If the model is correctly specified, then \[ \rm E (\bf X'u)=0. \]

The MOM principle suggests that we replace the left-hand side with its sample analog \(\frac{1}{n} \bf X'(y-X\beta)\).

Since we know that the true \(\bf \beta\) sets the population moment equal to zero in expectation, it seems reasonable to assume that a good choice of \(\bf \hat \beta\) would be one that sets the sample moment to zero. The MOM procedure suggests an estimate of \(\bf \beta\) that solves \[ \frac{1}{n} \bf X'(y-X \hat \beta)=0. \]

The MOM estimator is \[ \bf \hat \beta=(X'X)^{-1}X'y, \] which is the same as the OLS estimator.

5.3 IV as a moment problem

Consider the simple linear regression \[ \bf y=X\beta+u, \quad u \sim IID(0, \sigma^2). \]

If the model is mis-specified, then \[ \rm E (\bf X'u)\neq 0. \]

We have to find an instrumental variable \(\bf Z\) which is \[ \rm E (\bf Z'u)= 0. \] Or, \[ \rm E (\bf Z'(y-X\beta))= 0. \]

The sample analogy of this is \[ \frac{1}{n} \bf Z'(y-X \hat \beta)=0. \]

When the model is exactly identified – the number of instruments equals the number of regressors, so \(\bf Z'X\) is square and nonsingular – the sample moment condition has a unique solution, the simple IV estimator \[ \bf \hat \beta=(Z'X)^{-1}Z'y. \] When the model is overidentified – more instruments than regressors – \(\bf Z'X\) is no longer square and we cannot set all sample moments to zero simultaneously.

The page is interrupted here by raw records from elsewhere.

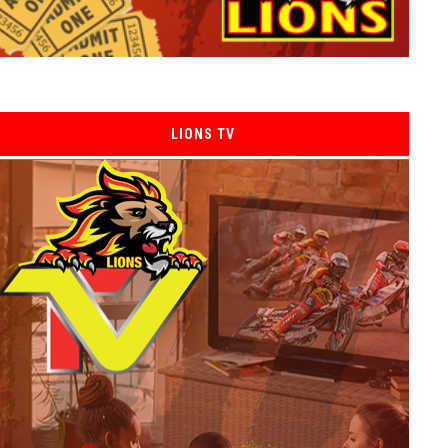
LIONS TV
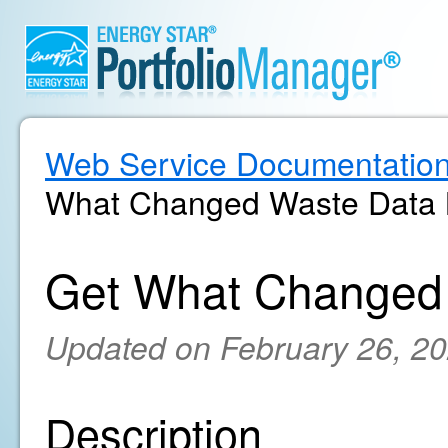
Web Service Documentatio
What Changed Waste Data M
Get What Changed 
Updated on February 26, 2
Description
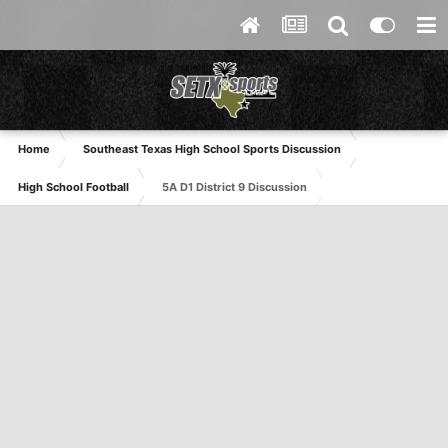
Home
Southeast Texas High School Sports Discussion
High School Football
5A D1 District 9 Discussion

We instead minimize a quadratic form in the moments, which gives the two-stage least squares (2SLS) estimator \[ \bf \hat \beta=(X'P_Z X)^{-1}X'P_Z y, \qquad P_Z = Z(Z'Z)^{-1}Z', \] the special case of the GMM estimator below with weighting matrix \((\bf Z'Z)^{-1}\).

5.4 The Generalized Method of Moments

The expectation \({\rm E}(Y^r)\) for any \(r=1,2, \dots\) is called the \(r^{th}\) (raw) moment of \(Y\). The expectation \({\rm E} [(Y-{\rm E}(Y))^r]\) is called the \(r^{th}\) centered moment of \(Y\).

The mean is the first raw moment.

The variance is the second centered moment.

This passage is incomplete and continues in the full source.